Anies Bicara KPK Hanya Tangani Kasus Besar, Singgung Pendanaan Politik

Anies Bicara KPK Hanya Tangani Kasus Besar, Singgung Pendanaan Politik ( Foto: Megapolitan – KOMPAS.com )

Bakal calon presiden (bacapres) Koalisi Perubahan Anies Baswedan menyoroti tentang korupsi di Indonesia. Anies mengatakan ada beberapa hal yang membuat kasus korupsi merajalela.

“Ada tiga hal yang menyebabkan terjadinya korupsi, paling tidak ada tiga alasan terjadinya: karena kebutuhan, karena keserakahan, karena sistem,” kata Anies dalam sambutannya di acara US-Indonesia Investment Summit, Mandarin Oriental Jakarta, Menteng, Selasa (24/10/2023).

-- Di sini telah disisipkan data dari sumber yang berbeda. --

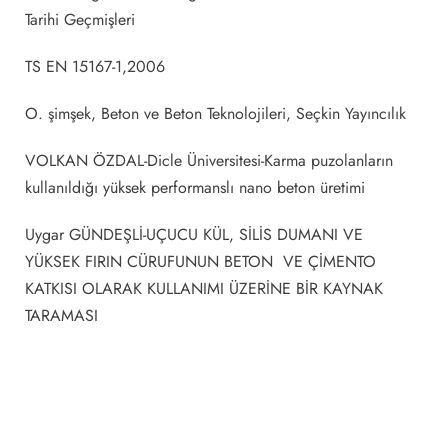
Tarihi Geçmişleri
TS EN 15167-1,2006
O. şimşek, Beton ve Beton Teknolojileri, Seçkin Yayıncılık
VOLKAN ÖZDAL-Dicle Üniversitesi-Karma puzolanların
kullanıldığı yüksek performanslı nano beton üretimi
Uygar GÜNDEŞLİ-UÇUCU KÜL, SİLİS DUMANI VE
YÜKSEK FIRIN CÜRUFUNUN BETON VE ÇİMENTO
KATKISI OLARAK KULLANIMI ÜZERİNE BİR KAYNAK
TARAMASI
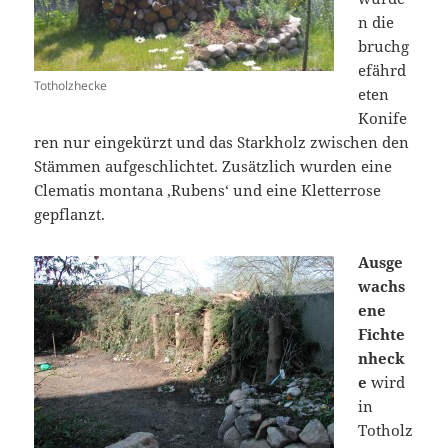
n die
bruchg
efährd
Totholzhecke
eten
Konife
ren nur eingekürzt und das Starkholz zwischen den
Stämmen aufgeschlichtet. Zusätzlich wurden eine
Clematis montana ‚Rubens‘ und eine Kletterrose
gepflanzt.
Ausge
wachs
ene
Fichte
nheck
e
wird
in
Totholz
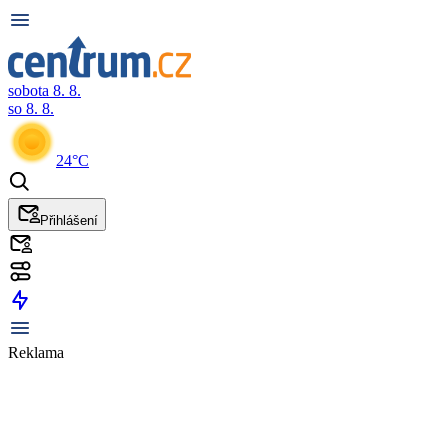
sobota 8. 8.
so 8. 8.
24°C
Přihlášení
Reklama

Anies mengatakan saat ini KPK hanya fokus kepada kasus-kasus yang besar, padahal ada kebiasaan yang mampu membuat hal ini kian masif. Ia menyinggung bagaimana Pemprov DKI Jakarta yang mampu menaikkan gaji para karyawannya supaya sejahtera.

“Kita tidak hanya perlu memperkuat KPK, itu bagus, tapi KPK hanya menangani kasus-kasus besar. Kita perlu secara serius mengubah cara kita memberantas korupsi,” ucap Anies.

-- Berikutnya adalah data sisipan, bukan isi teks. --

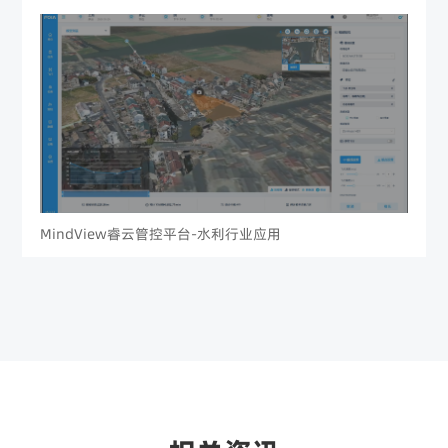
MindView睿云管控平台-水利行业应用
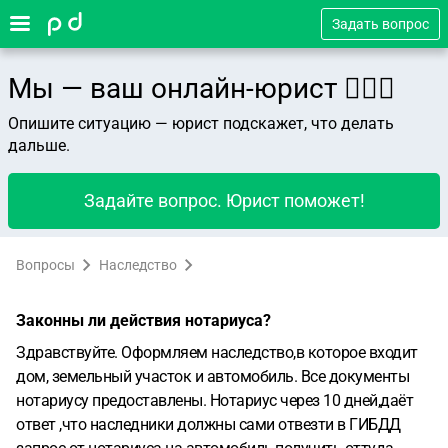
Задать вопрос
Мы — ваш онлайн-юрист 👨🏻‍⚖️
Опишите ситуацию — юрист подскажет, что делать
дальше.
Задайте вопрос. Юрист поможет!
Вопросы
Наследство
Законны ли действия нотариуса?
Здравствуйте. Оформляем наследство,в которое входит
дом, земельный участок и автомобиль. Все документы
нотариусу предоставлены. Нотариус через 10 дней,даёт
ответ ,что наследники должны сами отвезти в ГИБДД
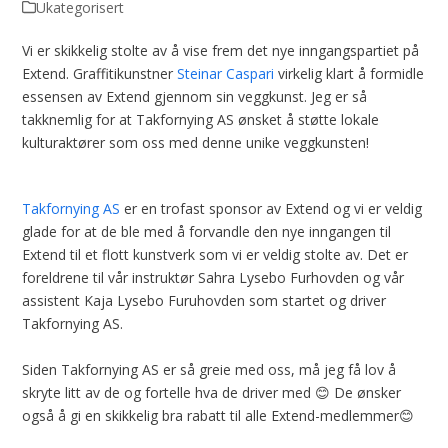
Ukategorisert
Vi er skikkelig stolte av å vise frem det nye inngangspartiet på
Extend. Graffitikunstner
Steinar Caspari
virkelig klart å formidle
essensen av Extend gjennom sin veggkunst. Jeg er så
takknemlig for at Takfornying AS ønsket å støtte lokale
kulturaktører som oss med denne unike veggkunsten!
Takfornying AS
er en trofast sponsor av Extend og vi er veldig
glade for at de ble med å forvandle den nye inngangen til
Extend til et flott kunstverk som vi er veldig stolte av. Det er
foreldrene til vår instruktør Sahra Lysebo Furhovden og vår
assistent Kaja Lysebo Furuhovden som startet og driver
Takfornying AS.
Siden Takfornying AS er så greie med oss, må jeg få lov å
skryte litt av de og fortelle hva de driver med 😊 De ønsker
også å gi en skikkelig bra rabatt til alle Extend-medlemmer😊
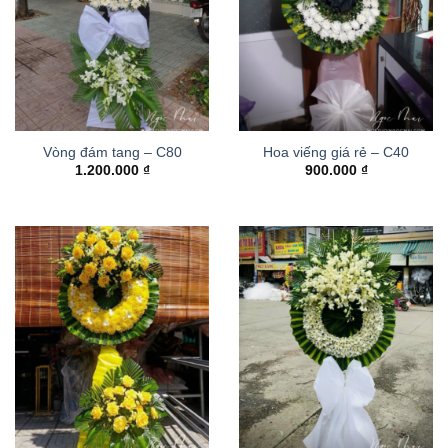
Vòng đám tang – C80
Hoa viếng giá rẻ – C40
1.200.000
₫
900.000
₫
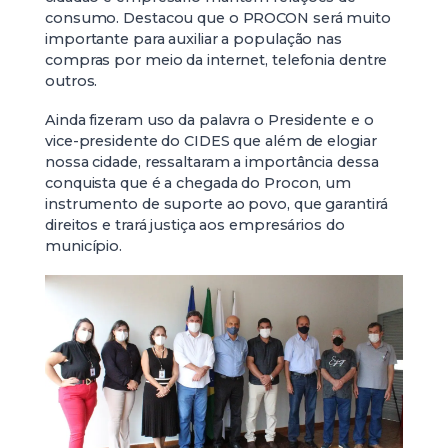
consumo. Destacou que o PROCON será muito
importante para auxiliar a população nas
compras por meio da internet, telefonia dentre
outros.
Ainda fizeram uso da palavra o Presidente e o
vice-presidente do CIDES que além de elogiar
nossa cidade, ressaltaram a importância dessa
conquista que é a chegada do Procon, um
instrumento de suporte ao povo, que garantirá
direitos e trará justiça aos empresários do
município.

“Banyak pegawai pemerintah yang gaji atau gaji bulanannya terlalu rendah sehingga tidak bisa bertahan hidup. Dan hal ini perlu diatasi. Kami mencoba melakukan itu di Jakarta, sekarang pegawai Pemprov DKI Jakarta bisa melakukan hal yang setara dengan rekan mereka di sektor swasta. Sehingga korupsi-korupsi kecil yang pasti menimpa masyarakat sehari-hari bisa diatasi,” ungkapnya.

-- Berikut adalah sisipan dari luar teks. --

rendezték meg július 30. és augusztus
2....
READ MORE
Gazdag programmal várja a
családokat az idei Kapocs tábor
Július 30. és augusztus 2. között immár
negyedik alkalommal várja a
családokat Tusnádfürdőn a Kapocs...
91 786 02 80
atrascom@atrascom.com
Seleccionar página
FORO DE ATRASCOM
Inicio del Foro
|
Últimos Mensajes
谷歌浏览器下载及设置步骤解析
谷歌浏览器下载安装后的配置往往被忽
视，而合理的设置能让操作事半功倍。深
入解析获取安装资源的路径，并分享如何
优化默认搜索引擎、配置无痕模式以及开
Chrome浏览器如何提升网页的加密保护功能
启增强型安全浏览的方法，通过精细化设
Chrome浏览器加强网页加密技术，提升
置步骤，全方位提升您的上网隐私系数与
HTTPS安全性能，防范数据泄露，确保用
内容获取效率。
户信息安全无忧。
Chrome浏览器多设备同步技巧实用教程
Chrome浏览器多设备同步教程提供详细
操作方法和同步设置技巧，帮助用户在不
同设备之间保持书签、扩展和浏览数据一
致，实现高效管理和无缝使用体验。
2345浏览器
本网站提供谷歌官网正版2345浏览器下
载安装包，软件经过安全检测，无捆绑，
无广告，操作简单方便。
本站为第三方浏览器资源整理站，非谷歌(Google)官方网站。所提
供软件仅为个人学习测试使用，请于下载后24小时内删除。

Baca Juga:  Novel Baswedan: Selama Firli Jadi Ketua KPK, DPO Harun Masiku tak akan Ditangkap

Alasan kedua lantaran keserakahan, Anies menyinggung bagaimana reformasi melalui hukum peradilan. Menurutnya tata kelola pemerintahan harus segera diperbaiki.

“Kita mereformasi sistem pemilu kita, kita mereformasi sistem kepartaian kita, kita mereformasi pemerintahan terpusat menjadi pemerintahan yang terdesentralisasi,” ucap Anies.

“Dan pendanaan partai politik, pendanaan politik, dan pendanaan pemilu bukanlah hal baru. Banyak negara demokrasi di seluruh dunia telah menangani masalah ini. Dan mereka mempunyai banyak pendekatan berbeda dalam memecahkan masalah itu,” sambungnya.

Ditemui terpisah, Anies menjelaskan pendanaan partai politik yang dimaksud. Ia menyebut kerap kali kegiatan politik yang berurusan dengan pendanaan pada akhirnya membebankan anggota di tingkat daerah.

Baca Juga:  Soal Tuntutan Rendah Terhadap Penyerangan Novel, Haris Azhar: Sangat Kental Nuansa Rekayasa

“Jadi apa yang kemudian terjadi? Biaya yang senyatanya ada, kita semua seakan tutup mata, seakan-akan tidak mau tahu itu ada atau tidak, pokoknya yang penting jalan, beban itu ada pada siapa? Ada pada DPW, DPC, DPD semua punya beban bagaimana menjalankan kegiatan organisasi,” kata dia.

“Apakah nanti negara membiayai sebagian, membiayai sepenuhnya dan lain-lain itu bagian dari diskusi yang harus dilakukan,” pungkasnya.